2011年5月4日星期三

Survivor of Dust Bowl Now Battles a Fiercer Drought

With a drought continuing to punish much of the Great Plains, this one stands out. Boise (rhymes with voice) City has gone 222 consecutive days through Tuesday with less than a quarter-inch of rainfall in any single day, said Gary McManus, a state climatologist. That is the longest such dry spell here since note-keeping began in 1908.


The Dust Bowl of the 1930s, caused in part by the careless gouging of the earth in an effort to farm it, created an epic environmental disaster. Experts say it is unlikely to be repeated because farming has changed so much. Boise City recovered from the Dust Bowl and has periodically enjoyed bountiful years since.


But this drought is a reminder of just how parched and unyielding life can be along this wind-raked frontier, fittingly called No Man’s Land, and it is not clear how many more ups and downs Boise City can take.


“The community is drying up,” Mark Axtell, the area’s only funeral director, said on a walk through the cemetery, where brown tufts of buffalo grass crunched underfoot.

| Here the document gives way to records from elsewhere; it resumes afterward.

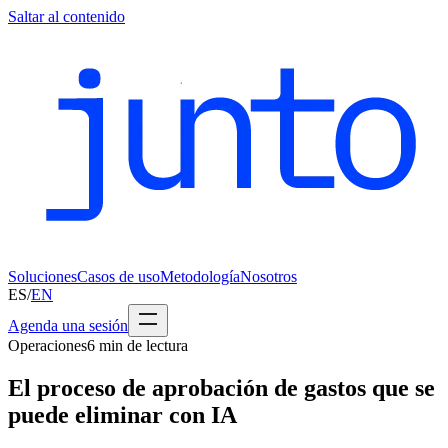
Saltar al contenido
Soluciones
Casos de uso
Metodología
Nosotros
ES
/
EN
Agenda una sesión
Operaciones
6
min de lectura
El proceso de aprobación de gastos que se
puede eliminar con IA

In the last decade, Boise City lost almost 16 percent of its population, according to the 2010 census. Just 1,312 people live here now — far fewer than the 3,000 who bought the first lots in 1908, only to discover that they had been hoodwinked. The land was inhospitable, and promises of railroads, water and trees (Boise is from the French “le bois,” meaning trees) were a fraud.


Boise City became the county seat for Cimarron County. But now, the county, too, has sagged. In the last decade it lost 21 percent of its population. Its 2,475 residents are spread so thin over such a wide expanse that an average of only 1.3 people occupy each square mile.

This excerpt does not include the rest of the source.